[REQUIRED ACTION]
From the data below, repeat everything exactly except the images.

____

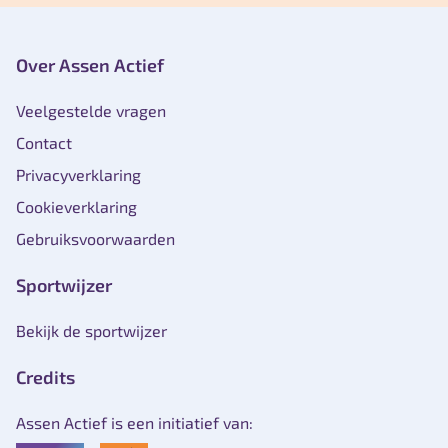
Over Assen Actief
Veelgestelde vragen
Contact
Privacyverklaring
Cookieverklaring
Gebruiksvoorwaarden
Sportwijzer
Bekijk de sportwijzer
Credits
Assen Actief is een initiatief van:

____

[TASK RESULT]
Over Assen Actief
Veelgestelde vragen
Contact
Privacyverklaring
Cookieverklaring
Gebruiksvoorwaarden
Sportwijzer
Bekijk de sportwijzer
Credits
Assen Actief is een initiatief van:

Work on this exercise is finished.